George Gibson McMurtry MOH

b. 06/11/1876 Pittsburgh, Pennsylvania. d. 22/11/1958 New York.

DATE OF MOH ACTION: 02-08/10/1918 Argonne Forest, France.

George G McMurtry MOH 2

Born in Pittsburgh, Pennsylvania, in 1876, McMurtry was described as a big, burly, Scottish-American, with a ruddy face who seemed to always be of good cheer. He attended law school at Harvard graduating prior to the Spanish–American War.

At the start of the Spanish–American War, at the age of 22, McMurtry left Harvard to serve as a member of Theodore Roosevelt’s 1st US Volunteer Cavalry, known as the Rough Riders. He was a member of Troop D commanded by Captain Robert B. Huston. D Troop was part of the cavalry squadron commanded by Alexander Brodie. As part of D Troop, McMurtry participated in the Battle of Las Guasimas on Friday 24 June 1898 and in the Battle of San Juan Hill on 1 July 1898.

When the Rough Riders were disbanded, McMurtry returned to Harvard College, graduating in 1899. Like Lt. Colonel Charles Whittlesey, the leader of the Lost Battalion, he was also a Wall Street lawyer.

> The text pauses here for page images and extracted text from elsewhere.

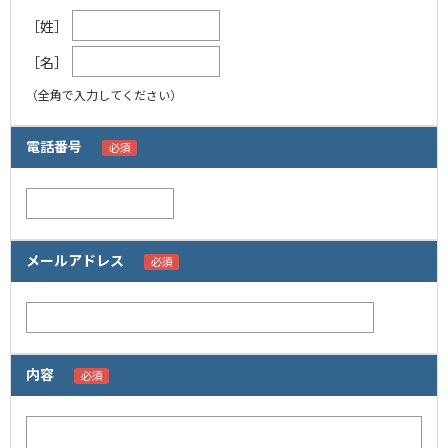
［姓］
［名］
（全角で入力してください）
電話番号
メールアドレス
内容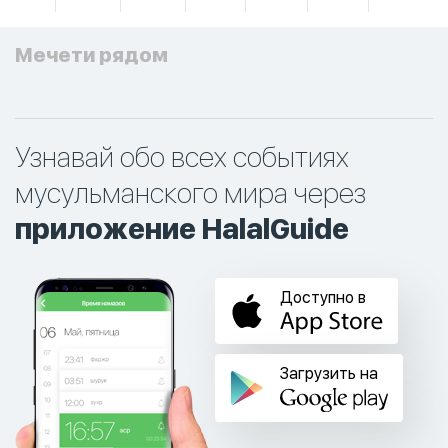
Мечети рядом
Узнавай обо всех событиях
мусульманского мира через
приложение HalalGuide
Доступно в
Загрузить на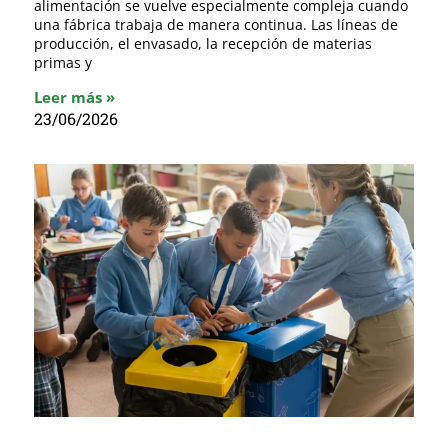
alimentación se vuelve especialmente compleja cuando
una fábrica trabaja de manera continua. Las líneas de
producción, el envasado, la recepción de materias
primas y
Leer más »
23/06/2026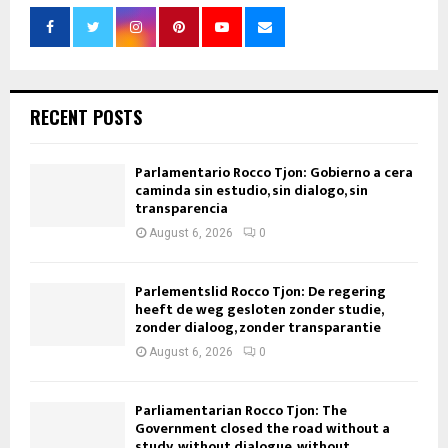
RECENT POSTS
Parlamentario Rocco Tjon: Gobierno a cera
caminda sin estudio, sin dialogo, sin
transparencia
August 6, 2026
0
Parlementslid Rocco Tjon: De regering
heeft de weg gesloten zonder studie,
zonder dialoog, zonder transparantie
August 6, 2026
0
Parliamentarian Rocco Tjon: The
Government closed the road without a
study, without dialogue, without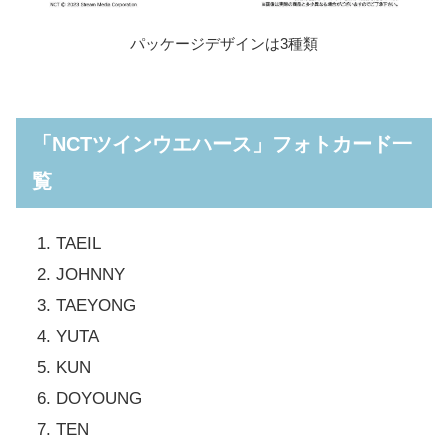
パッケージデザインは3種類
「NCTツインウエハース」フォトカード一
覧
TAEIL
JOHNNY
TAEYONG
YUTA
KUN
DOYOUNG
TEN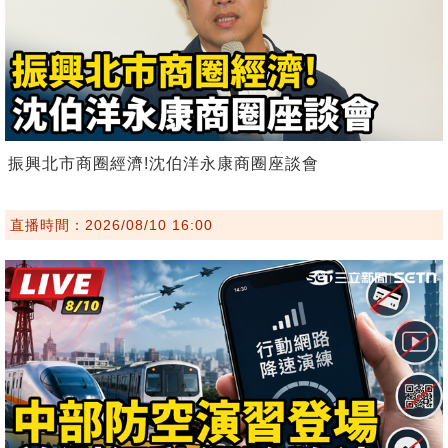
振興北市商圈經濟!沈伯洋永康商圈座談會
直播時間：2026/08/10 16:00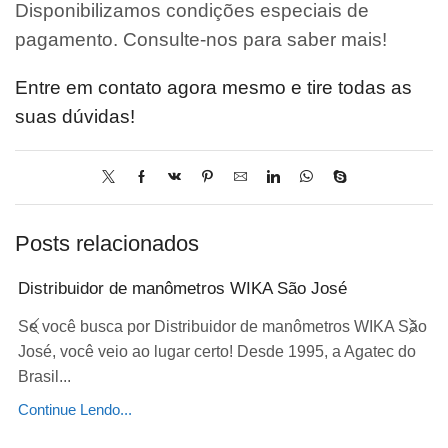
Disponibilizamos condições especiais de
pagamento. Consulte-nos para saber mais!
Entre em contato agora mesmo e tire todas as
suas dúvidas!
Posts relacionados
Distribuidor de manômetros WIKA São José
Se você busca por Distribuidor de manômetros WIKA São
José, você veio ao lugar certo! Desde 1995, a Agatec do
Brasil...
Continue Lendo...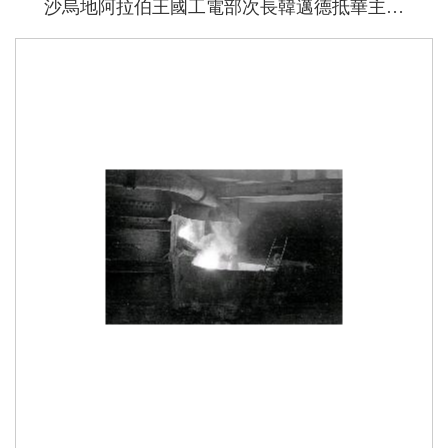
沙烏地阿拉伯王國工電部次長韓邁德抵華主持中沙合資的朱拜爾肥料公司董事會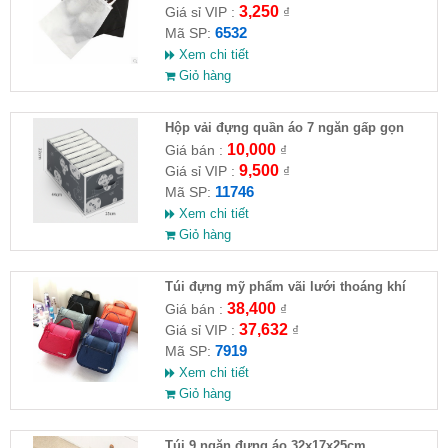
3,250
Giá sỉ VIP :
₫
6532
Mã SP:
Xem chi tiết
Giỏ hàng
Hộp vải đựng quần áo 7 ngăn gấp gọn
10,000
Giá bán :
₫
9,500
Giá sỉ VIP :
₫
11746
Mã SP:
Xem chi tiết
Giỏ hàng
Túi đựng mỹ phẩm vãi lưới thoáng khí
travelbag
38,400
Giá bán :
₫
37,632
Giá sỉ VIP :
₫
7919
Mã SP:
Xem chi tiết
Giỏ hàng
Túi 9 ngăn đựng áo 32x17x25cm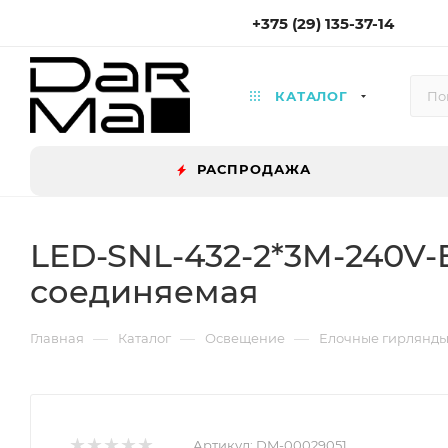
+375 (29) 135-37-14
КАТАЛОГ
РАСПРОДАЖА
LED-SNL-432-2*3M-240V-
соединяемая
—
—
—
Главная
Каталог
Освещение
Елочные гирлянд
Артикул:
DM-00029051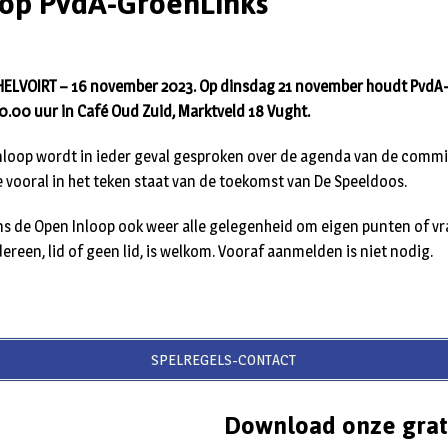
oop PvdA-GroenLinks
LVOIRT – 16 november 2023. Op dinsdag 21 november houdt PvdA
0.00 uur in Café Oud Zuid, Marktveld 18 Vught.
Inloop wordt in ieder geval gesproken over de agenda van de comm
 vooral in het teken staat van de toekomst van De Speeldoos.
dens de Open Inloop ook weer alle gelegenheid om eigen punten of v
dereen, lid of geen lid, is welkom. Vooraf aanmelden is niet nodig.
SPELREGELS-CONTACT
Download onze grat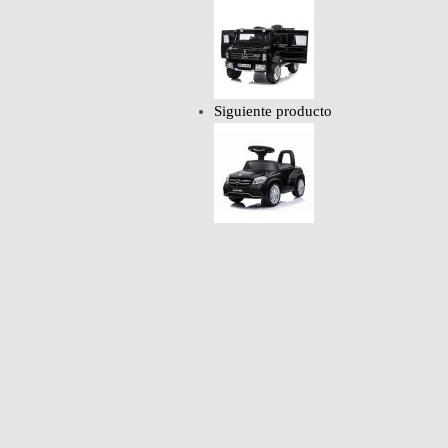
Siguiente producto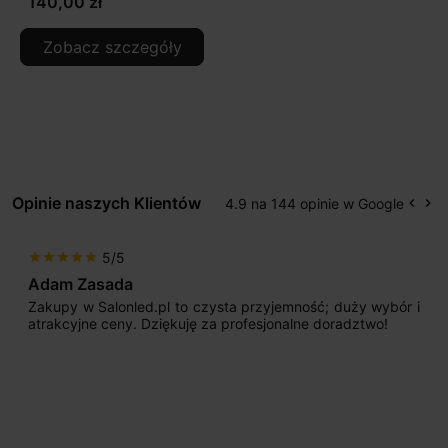
140,00 zł
Zobacz szczegóły
Opinie naszych Klientów
4.9 na 144 opinie w Google
keyboard_arrow_left
keyboard_arrow_right
Popr
Na
5/5
star
star
star
star
star
Adam Zasada
Zakupy w Salonled.pl to czysta przyjemność; duży wybór i
atrakcyjne ceny. Dziękuję za profesjonalne doradztwo!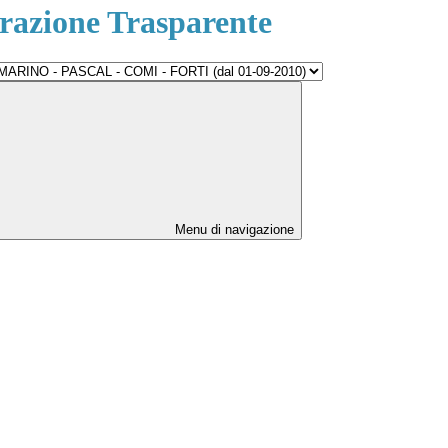
azione Trasparente
Menu di navigazione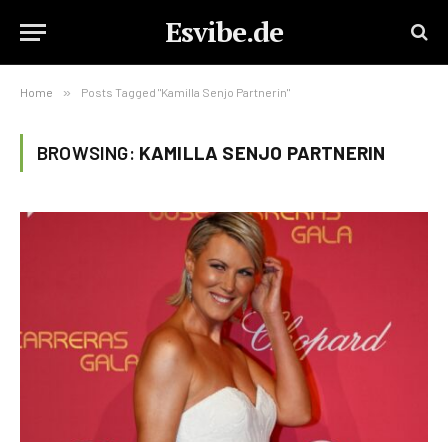
Esvibe.de
Home
»
Posts Tagged "Kamilla Senjo Partnerin"
BROWSING:
KAMILLA SENJO PARTNERIN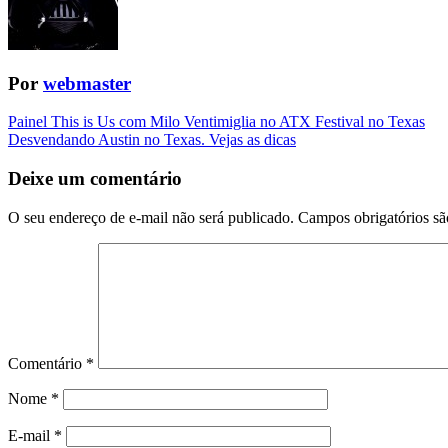
Por
webmaster
Navegação
Painel This is Us com Milo Ventimiglia no ATX Festival no Texas
Desvendando Austin no Texas. Vejas as dicas
da
Postagem
Deixe um comentário
O seu endereço de e-mail não será publicado.
Campos obrigatórios s
Comentário
*
Nome
*
E-mail
*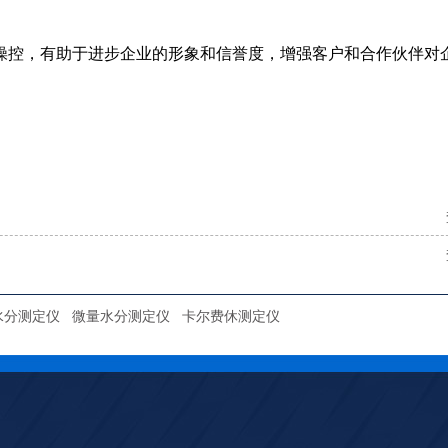
操控，有助于进步企业的形象和信誉度，增强客户和合作伙伴对
水分测定仪
微量水分测定仪
卡尔费休测定仪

He would later make millions of dollars in the stock market after the war. He did not forget an Army career however; he obtained a commission when the Army established its first Officer Candidate Schools in May 1917. By the time World War I started, he was one of the most experienced officers of the newly formed 308th Infantry Regiment.

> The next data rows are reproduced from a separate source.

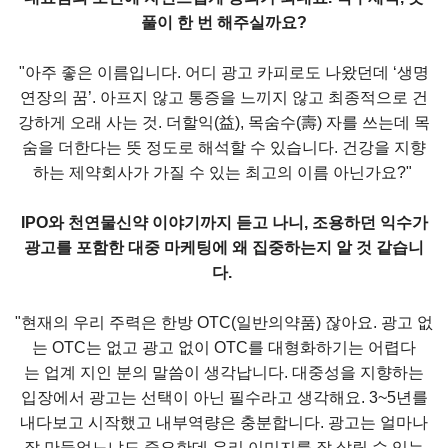
풀이 한 번 해주실까요?
"아주 좋은 이름입니다. 어디 광고 카피로도 나왔던데 ‘생명
연장의 꿈’. 아프지 않고 통증을 느끼지 않고 최종적으로 건
강하게 오래 사는 것. 더할익(益), 목숨수(壽) 자를 쓰는데 목
숨을 더한다는 뜻 정도로 해석할 수 있습니다. 건강을 지향
하는 제약회사가 가질 수 있는 최고의 이름 아닌가요?"
IPO와 천연물신약 이야기까지 듣고 나니, 조용하던 익수가
광고를 포함한 대중 마케팅에 왜 집중하는지 알 것 같습니
다.
"현재의 우리 주력은 한방 OTC(일반의약품) 잖아요. 광고 없
는 OTC는 없고 광고 없이 OTC를 대형화하기는 어렵다
는 업계 지인 분의 말씀이 생각납니다. 대중성을 지향하는
입장에서 광고는 선택이 아닌 필수라고 생각해요. 3~5년를
내다보고 시작했고 내부역량은 충분합니다. 광고는 얼마나
잘 만들었느냐도 중요한데 우리 이미지를 잘 살릴 수 있는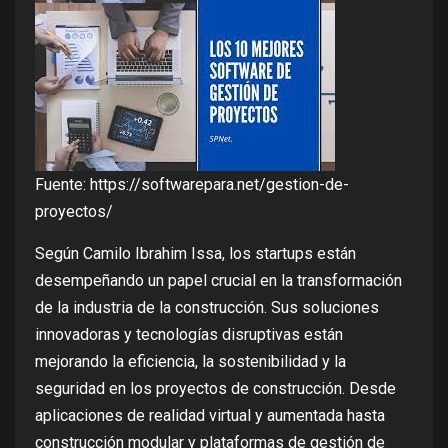
Fuente: https://softwarepara.net/gestion-de-
proyectos/
Según Camilo Ibrahim Issa, los startups están
desempeñando un papel crucial en la transformación
de la industria de la construcción. Sus soluciones
innovadoras y tecnologías disruptivas están
mejorando la eficiencia, la sostenibilidad y la
seguridad en los proyectos de construcción. Desde
aplicaciones de realidad virtual y aumentada hasta
construcción modular y plataformas de gestión de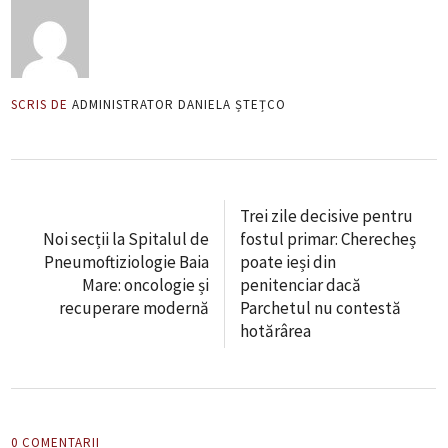
SCRIS DE
ADMINISTRATOR DANIELA ȘTEȚCO
Trei zile decisive pentru
Noi secții la Spitalul de
fostul primar: Cherecheș
Pneumoftiziologie Baia
poate ieși din
Mare: oncologie și
penitenciar dacă
recuperare modernă
Parchetul nu contestă
hotărârea
0 COMENTARII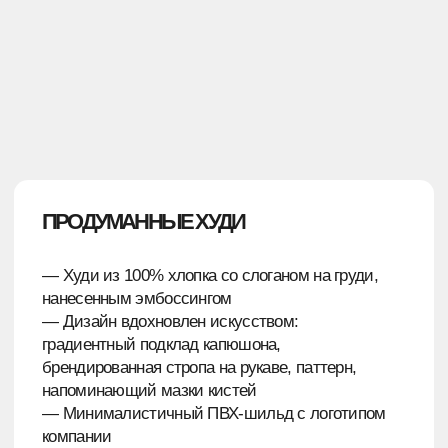
РЕЗУЛЬТАТЫ
Кейс о том, как базовая вещь может
органично вписаться в антураж события и
стать частью визуального кода бренда. Мерч,
который хочется показывать всем!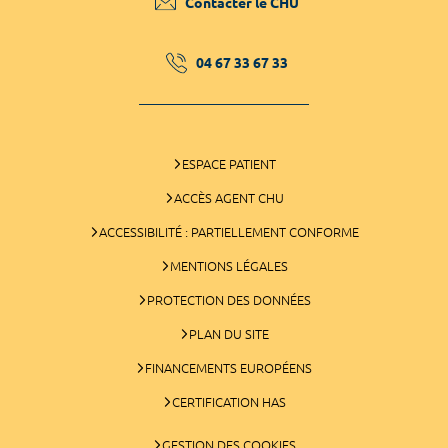
Contacter le CHU
04 67 33 67 33
ESPACE PATIENT
ACCÈS AGENT CHU
ACCESSIBILITÉ : PARTIELLEMENT CONFORME
MENTIONS LÉGALES
PROTECTION DES DONNÉES
PLAN DU SITE
FINANCEMENTS EUROPÉENS
CERTIFICATION HAS
GESTION DES COOKIES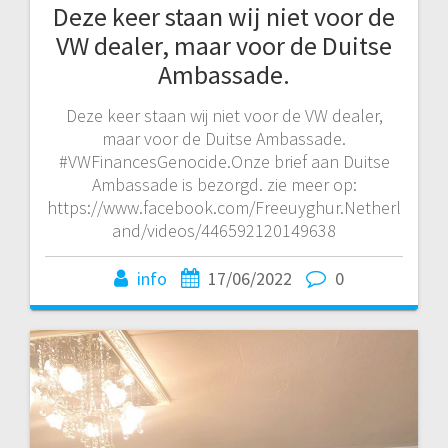
Deze keer staan wij niet voor de
VW dealer, maar voor de Duitse
Ambassade.
Deze keer staan wij niet voor de VW dealer,
maar voor de Duitse Ambassade.
#VWFinancesGenocide.Onze brief aan Duitse
Ambassade is bezorgd. zie meer op:
https://www.facebook.com/Freeuyghur.Netherl
and/videos/446592120149638
info
17/06/2022
0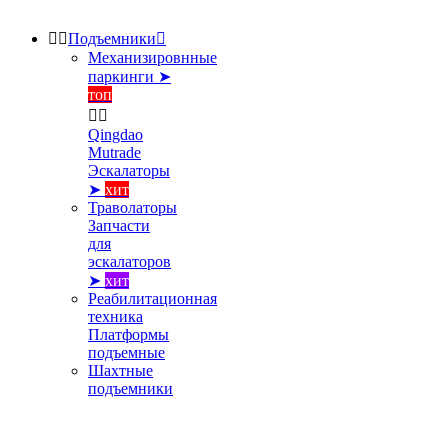


Подъемники

Механизировнные
паркинги ➤
топ


Qingdao
Mutrade
Эскалаторы
➤
хит
Траволаторы
Запчасти
для
эскалаторов
➤
хит
Реабилитационная
техника
Платформы
подъемные
Шахтные
подъемники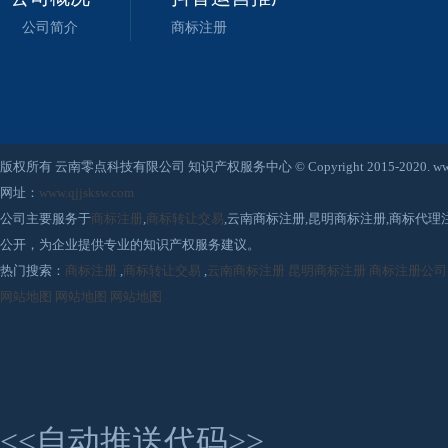
公司简介
商标注册
版权所有 云南零点科技有限公司 知识产权服务中心 © Copyright 2015-2020. www.qjjsksw
网址：
www.qjjsksw.com
公司主要服务于
商标注册
,
商标转让交易
,云南商标注册,昆明商标注册,商标代
公开，为企业提供专业的知识产权服务建议。
热门搜索：
商标注册
,
商标转让交易
,
云南商标注册
昆明商标注册
商标注册公司
网站地图
网站地图
网站地图
<<自动推送代码>>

McMurtry married Mabel C. Post on Long Island on December 16, 1903. He was married to Louise Hunt from 1933 to 1942 (with whom he had a daughter, also named Louise, in 1935) and to Teresa Fabbri from 1942 until his death. In 1930, McMurtry built the Bayview property in Bar Harbor.



Commanded a battalion which was cut off and surrounded by the enemy and although wounded in the knee by shrapnel on 4 October and suffering great pain, he continued throughout the entire period to encourage his officers and men with a resistless optimism that contributed largely toward preventing panic and disorder among the troops, who were without food, cut off from communication with our lines. On 4 October during a heavy barrage, he personally directed and supervised the moving of the wounded to shelter before himself seeking shelter. On 6 October he was again wounded in the shoulder by a German grenade, but continued personally to organize and direct the defense against the German attack on the position until the attack was defeated. He continued to direct and command his troops, refusing relief, and personally led his men out of the position after assistance arrived before permitting himself to be taken to the hospital on 8 October. During this period the successful defense of the position was due largely to his efforts.